• _Directions for this task_
Your answer must contain each line of the data, copied exactly.

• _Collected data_
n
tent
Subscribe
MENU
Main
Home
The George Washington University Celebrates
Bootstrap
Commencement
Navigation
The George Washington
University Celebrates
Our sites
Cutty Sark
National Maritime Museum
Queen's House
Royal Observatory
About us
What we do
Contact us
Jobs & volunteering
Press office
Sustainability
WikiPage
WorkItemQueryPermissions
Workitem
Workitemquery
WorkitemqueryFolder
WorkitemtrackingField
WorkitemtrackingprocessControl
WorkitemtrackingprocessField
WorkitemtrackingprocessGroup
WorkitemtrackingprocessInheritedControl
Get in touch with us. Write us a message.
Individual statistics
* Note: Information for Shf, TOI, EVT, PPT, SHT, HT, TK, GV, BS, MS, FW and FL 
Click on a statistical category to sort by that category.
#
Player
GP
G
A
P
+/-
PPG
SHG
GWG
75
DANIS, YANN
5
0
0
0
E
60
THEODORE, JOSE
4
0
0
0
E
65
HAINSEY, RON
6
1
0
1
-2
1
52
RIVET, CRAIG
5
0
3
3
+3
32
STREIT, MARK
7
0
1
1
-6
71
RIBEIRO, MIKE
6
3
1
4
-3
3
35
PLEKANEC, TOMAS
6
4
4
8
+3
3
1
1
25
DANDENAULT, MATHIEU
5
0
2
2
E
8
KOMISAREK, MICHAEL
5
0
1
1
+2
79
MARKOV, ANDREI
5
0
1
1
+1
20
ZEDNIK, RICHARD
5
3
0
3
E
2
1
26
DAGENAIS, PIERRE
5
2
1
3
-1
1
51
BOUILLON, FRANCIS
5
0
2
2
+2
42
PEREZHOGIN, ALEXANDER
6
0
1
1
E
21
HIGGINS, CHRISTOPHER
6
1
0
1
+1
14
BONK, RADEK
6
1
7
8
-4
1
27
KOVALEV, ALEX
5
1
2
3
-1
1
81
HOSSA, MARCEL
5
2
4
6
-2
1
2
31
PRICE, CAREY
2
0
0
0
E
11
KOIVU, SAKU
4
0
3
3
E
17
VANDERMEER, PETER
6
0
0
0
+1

• _The completed task_
n
tent
Subscribe
MENU
Main
Home
The George Washington University Celebrates
Bootstrap
Commencement
Navigation
The George Washington
University Celebrates
Our sites
Cutty Sark
National Maritime Museum
Queen's House
Royal Observatory
About us
What we do
Contact us
Jobs & volunteering
Press office
Sustainability
WikiPage
WorkItemQueryPermissions
Workitem
Workitemquery
WorkitemqueryFolder
WorkitemtrackingField
WorkitemtrackingprocessControl
WorkitemtrackingprocessField
WorkitemtrackingprocessGroup
WorkitemtrackingprocessInheritedControl
Get in touch with us. Write us a message.
Individual statistics
* Note: Information for Shf, TOI, EVT, PPT, SHT, HT, TK, GV, BS, MS, FW and FL 
Click on a statistical category to sort by that category.
#
Player
GP
G
A
P
+/-
PPG
SHG
GWG
75
DANIS, YANN
5
0
0
0
E
60
THEODORE, JOSE
4
0
0
0
E
65
HAINSEY, RON
6
1
0
1
-2
1
52
RIVET, CRAIG
5
0
3
3
+3
32
STREIT, MARK
7
0
1
1
-6
71
RIBEIRO, MIKE
6
3
1
4
-3
3
35
PLEKANEC, TOMAS
6
4
4
8
+3
3
1
1
25
DANDENAULT, MATHIEU
5
0
2
2
E
8
KOMISAREK, MICHAEL
5
0
1
1
+2
79
MARKOV, ANDREI
5
0
1
1
+1
20
ZEDNIK, RICHARD
5
3
0
3
E
2
1
26
DAGENAIS, PIERRE
5
2
1
3
-1
1
51
BOUILLON, FRANCIS
5
0
2
2
+2
42
PEREZHOGIN, ALEXANDER
6
0
1
1
E
21
HIGGINS, CHRISTOPHER
6
1
0
1
+1
14
BONK, RADEK
6
1
7
8
-4
1
27
KOVALEV, ALEX
5
1
2
3
-1
1
81
HOSSA, MARCEL
5
2
4
6
-2
1
2
31
PRICE, CAREY
2
0
0
0
E
11
KOIVU, SAKU
4
0
3
3
E
17
VANDERMEER, PETER
6
0
0
0
+1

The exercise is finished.